Running machine learning experiments often involves a series of steps, such as data processing, training, and evaluation. Managing the dependencies and parameters for each step can become complex. Flowkestra simplifies this process by allowing you to define your entire workflow in a single configuration file.

This approach makes it easier to run, reproduce, and track your experiments, whether you are doing initial exploration on your local machine or preparing for more complex workflows.

---

## Core Features

- **YAML-based Workflows**: Define your experiment as a series of tasks in a simple `config.yml` file.
- **Sequential Task Execution**: Runs your Python scripts in the order you define them.
- **MLflow Integration**: Automatically logs your runs, parameters, and artifacts to an MLflow tracking server.
- **Local Execution**: Currently supports running experiments on your local machine.

---

## Getting Started

### 1. Installation

```bash
pip install flowkestra
```
*(Note: The package is not yet published to PyPI. To install locally, use `pip install .`)*

### 2. Create a Configuration File

Create a `config.yml` file to define your experiment. This file specifies the scripts to run, their inputs/outputs, and any parameters.

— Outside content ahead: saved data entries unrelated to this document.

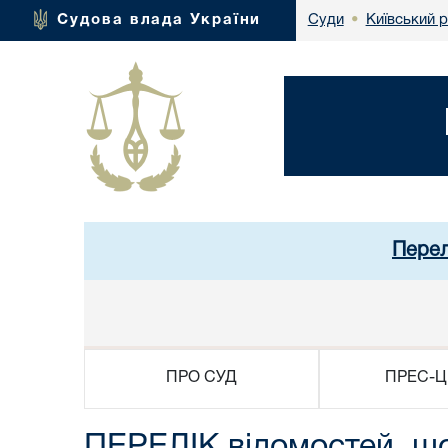
Київський 
Судова влада України
Суди
•
Перел
ПРО СУД
ПРЕС-Ц
ПЕРЕЛІК відомостей, що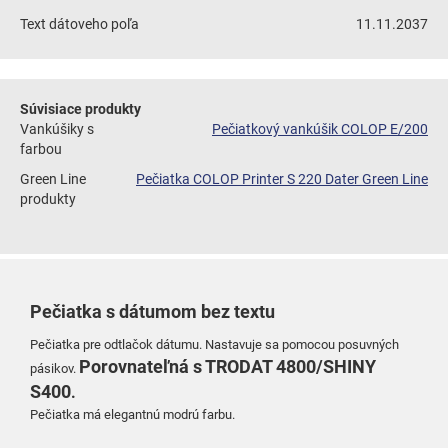
Text dátoveho poľa
11.11.2037
Súvisiace produkty
Vankúšiky s
Pečiatkový vankúšik COLOP E/200
farbou
Green Line
Pečiatka COLOP Printer S 220 Dater Green Line
produkty
Pečiatka s dátumom bez textu
Pečiatka pre odtlačok dátumu. Nastavuje sa pomocou posuvných
Porovnateľná s TRODAT 4800/SHINY
pásikov.
S400
.
Pečiatka má elegantnú modrú farbu.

Here is an example for a local run:

```yaml
# A descriptive name for your MLflow experiment.
mlflow_uri: "http://localhost:5000"
experiment_name: "example_experiment"

# Define your experiment instances. Each instance represents a distinct run
# with its own configuration.
instances:
  - mode: local # Currently, 'local' is the supported execution mode.
    # The working directory for the instance.
    workdir: "./test_data"
    # The target directory where training and virtual environment will be created.
    target_workdir: "./local_train"
    # Path to a requirements.txt file for this instance's environment.
    requirements: "requirements_local.txt"
    # Define pipelines (e.g., 'train', 'evaluate') with their scripts and arguments.
    pipelines:
      train:
        script: "mlflow_example.py" # The Python script to execute.
        args: # Optional arguments to pass to the script.
          [
            "--epoch", "30"
          ]

```

### 3. Run Your Experiment

Execute your experiment using the Flowkestra CLI, pointing it to your configuration file.

```bash
flowkestra -f config.yml
```

Flowkestra will then run your defined tasks in order.

---

## Potential Use Cases

- **Organizing Experiments**: Structure your ML code into reusable scripts and orchestrate them for different experiments.
- **Reproducible Runs**: Keep your configuration, parameters, and scripts together, ensuring that you can easily rerun an experiment.
- **Basic ML Pipelines**: Create simple, sequential pipelines for tasks like data preprocessing followed by model training.

---

## Roadmap & Next Features

- **Remote Training**: Support for executing tasks on remote machines via SSH.
- **Automated Parameter Tuning**: Integrate with libraries to automate hyperparameter searches.
- **Expanded Cloud Support**: Add direct support for cloud environments.

---

## Notes

- This project is in its early stages. Contributions and feedback are welcome.